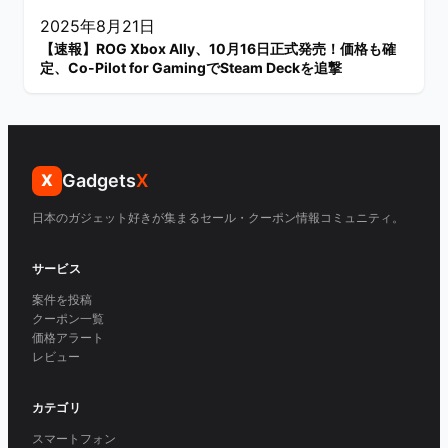
2025年8月21日
【速報】ROG Xbox Ally、10月16日正式発売！価格も確
定、Co-Pilot for GamingでSteam Deckを追撃
Gadgets
X
X
日本のガジェット好きが集まるセール・クーポン情報コミュニティ。
サービス
案件を投稿
クーポン一覧
価格アラート
レビュー
カテゴリ
スマートフォン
******************************
> The problem
The data above should be returned in full, exactly as written, apart from its images.

> Solved problem
2025年8月21日
【速報】ROG Xbox Ally、10月16日正式発売！価格も確
定、Co-Pilot for GamingでSteam Deckを追撃
Gadgets
X
X
日本のガジェット好きが集まるセール・クーポン情報コミュニティ。
サービス
案件を投稿
クーポン一覧
価格アラート
レビュー
カテゴリ
スマートフォン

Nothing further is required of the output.